November saw another hurricane hit Florida. Hurricane Nicole brought powerful waves, storm surge and blinding rain when it crashed into the Vero Beach area as a Category 1 hurricane.

The 15-foot waves ripped into the coast and brought down buildings in communities such as Daytona Beach Shores and Wilbur-By-The-Sea. St. Augustine, America’s oldest city, was inundated by the Atlantic Ocean as Nicole’s winds pushed feet of water ashore.

Nearly a dozen deaths in the Caribbean and the U.S. were blamed on Nicole.

Late July floods

Nearly 40 people were killed when flooding tore through eastern Kentucky at the end of July. About 10 inches of rain fell across the region over two days, and most of that fell in just a few hours. 

A couple of days before the Kentucky floods, St. Louis, Missouri, was inundated when thunderstorms dumped nearly 10 inches of rain on the Gateway to the West. Rainfall rates as high as 5 inches an hour were reported during the storms.

Both of these floods were considered 1-in-1,000-year rainfall events.


One of the strongest tornadoes of the year happened in Georgia in April. The EF-4 twister ripped through places like Pembroke and Black Creek with winds as high as 185 mph along its nearly 13-mile-long path.

Gaylord, Michigan, experienced its first tornado in recorded history when an EF-3 twister with 150-mph winds ripped through the city. Two people were killed, and more than 40 others were injured.

A tornado touched down in Milwaukee, Wisconsin, in October. The EF-0 twister with 75-mph winds was the first to hit the city in more than 20 years.

The year ended with a tornado outbreak. More than 50 twisters were reported from Texas to Georgia in mid-December. At least 3 deaths were blamed on the storms in Louisiana, where a mother and her 8-year-old son were among the fatalities. Some New Orleans neighborhoods were also ripped to shreds by a tornado.
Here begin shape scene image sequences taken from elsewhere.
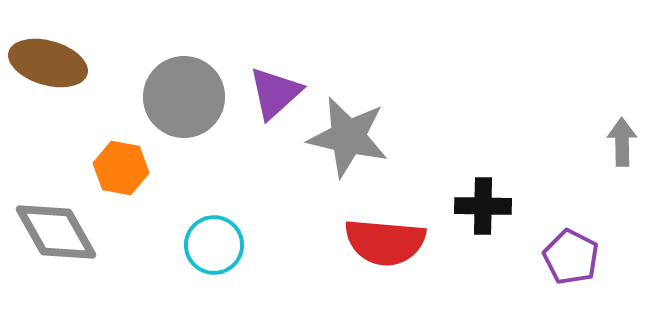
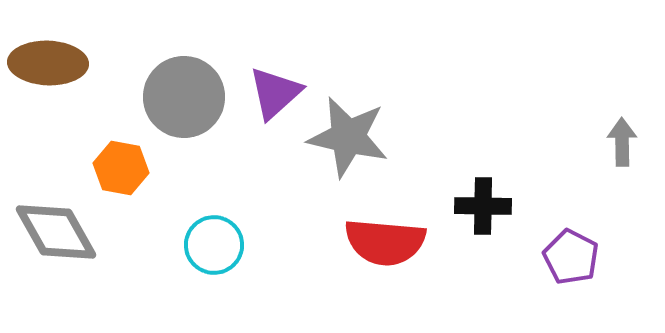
brown ellipse: rotated 14 degrees counterclockwise
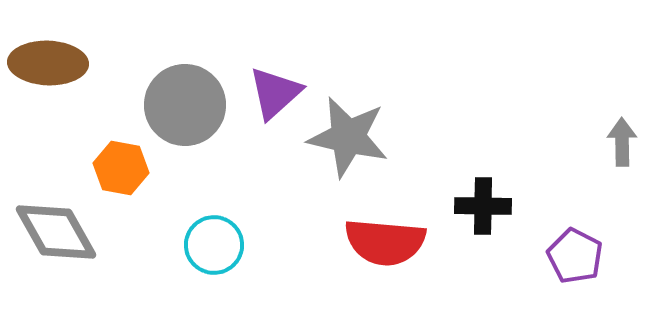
gray circle: moved 1 px right, 8 px down
purple pentagon: moved 4 px right, 1 px up
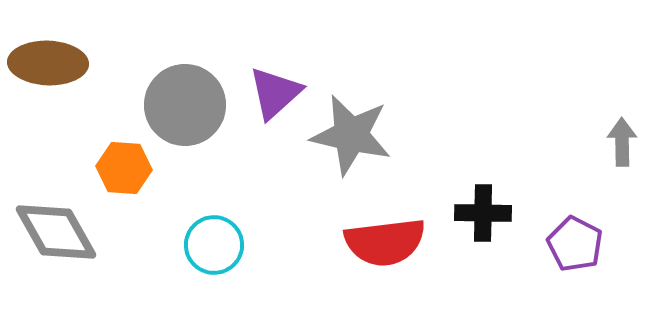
gray star: moved 3 px right, 2 px up
orange hexagon: moved 3 px right; rotated 6 degrees counterclockwise
black cross: moved 7 px down
red semicircle: rotated 12 degrees counterclockwise
purple pentagon: moved 12 px up
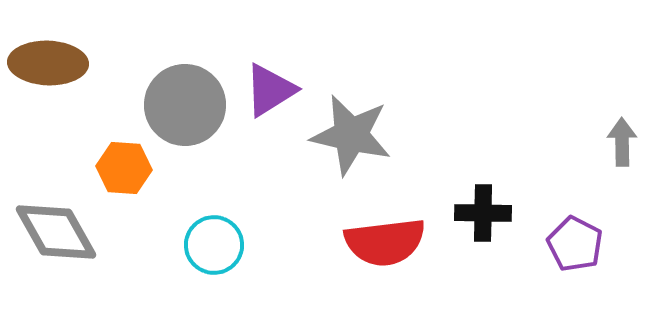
purple triangle: moved 5 px left, 3 px up; rotated 10 degrees clockwise
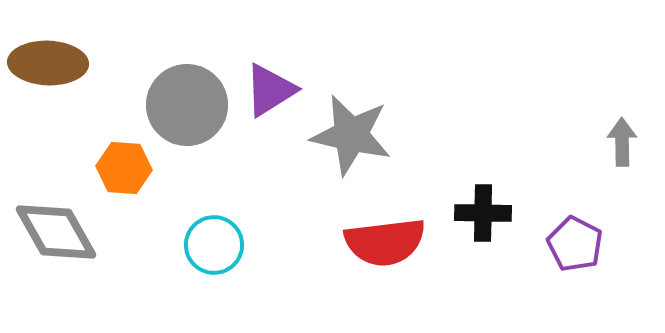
gray circle: moved 2 px right
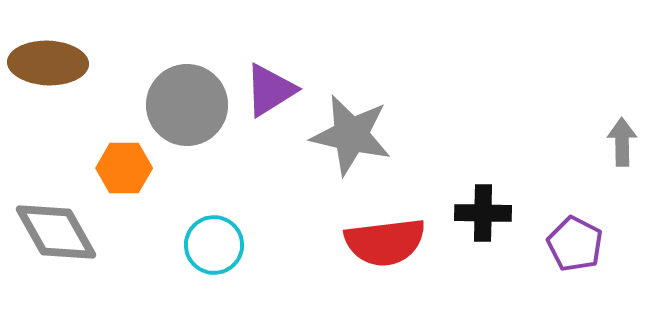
orange hexagon: rotated 4 degrees counterclockwise
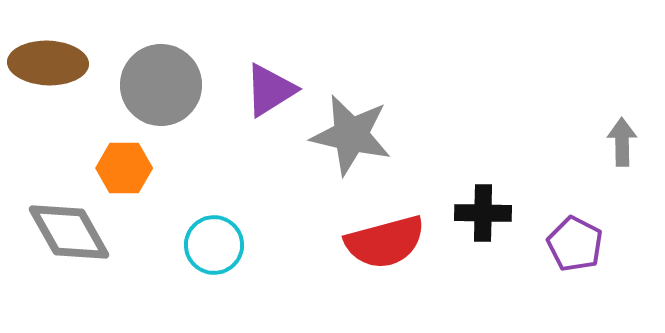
gray circle: moved 26 px left, 20 px up
gray diamond: moved 13 px right
red semicircle: rotated 8 degrees counterclockwise
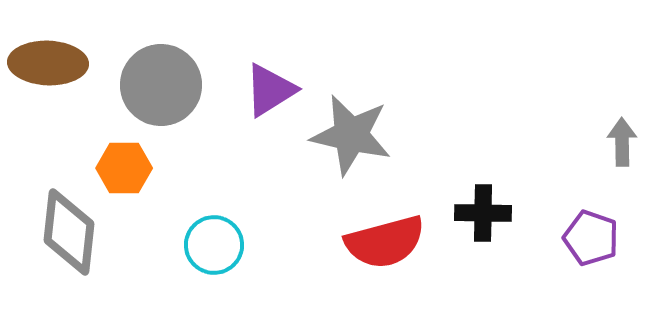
gray diamond: rotated 36 degrees clockwise
purple pentagon: moved 16 px right, 6 px up; rotated 8 degrees counterclockwise
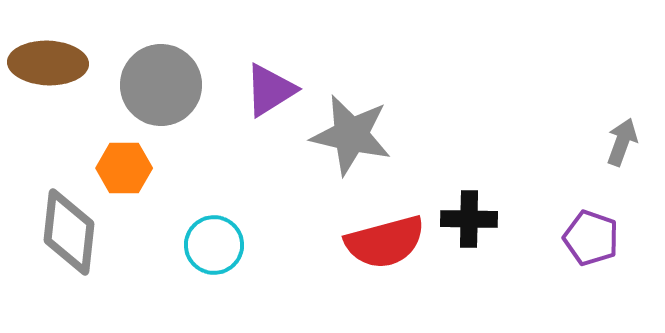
gray arrow: rotated 21 degrees clockwise
black cross: moved 14 px left, 6 px down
Water crisis in Mississippi’s capital

In August, flooding in Jackson, Mississippi, caused a failure at the city’s primary water treatment plant. The result was about 150,000 people in the city being left with little to no running water for days. The National Guard was called in to help distribute bottled water.

Largest wildfire in New Mexico history

The largest wildfire in the history of New Mexico consumed more than 340,000 acres and burned nearly 200 homes over the course of 90 days. The Calf Canyon and Hermits Peak fire started in early April and burned until early July. At one point, nearly 2,100 firefighters were called in to battle the blaze.
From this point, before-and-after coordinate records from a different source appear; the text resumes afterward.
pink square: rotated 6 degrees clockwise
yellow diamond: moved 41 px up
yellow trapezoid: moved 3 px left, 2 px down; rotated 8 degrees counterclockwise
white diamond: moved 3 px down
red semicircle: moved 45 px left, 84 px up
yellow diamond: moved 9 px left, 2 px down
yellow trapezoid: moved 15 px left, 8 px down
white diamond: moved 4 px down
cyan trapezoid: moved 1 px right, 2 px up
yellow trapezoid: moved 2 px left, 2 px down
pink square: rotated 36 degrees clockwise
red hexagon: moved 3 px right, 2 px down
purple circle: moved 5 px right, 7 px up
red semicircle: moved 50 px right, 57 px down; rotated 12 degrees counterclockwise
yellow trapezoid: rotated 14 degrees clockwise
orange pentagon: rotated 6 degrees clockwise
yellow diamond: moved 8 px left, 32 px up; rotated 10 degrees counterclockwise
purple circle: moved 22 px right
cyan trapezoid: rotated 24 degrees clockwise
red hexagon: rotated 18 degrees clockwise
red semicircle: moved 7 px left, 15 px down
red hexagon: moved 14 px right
Oddities, mysteries unearthed by drought

Ancient treasures were revealed over the summer as drought left parts of the country parched. 

The 113-million-year-old footprints of dinosaurs were exposed in the dried-up part of a river in Texas. Low water levels in the Mississippi River also revealed a shipwreck in Baton Rouge, Louisiana, and a supposed Civil War-era belt buckle in Memphis, Tennessee. In the drought-ravaged West, low lakes allowed not only abandoned boats to resurface, but also a barreled body.

Across the Northern Hemisphere, drought led to the appearance of foreboding carvings, ancient cities and "The Spanish Stonehenge."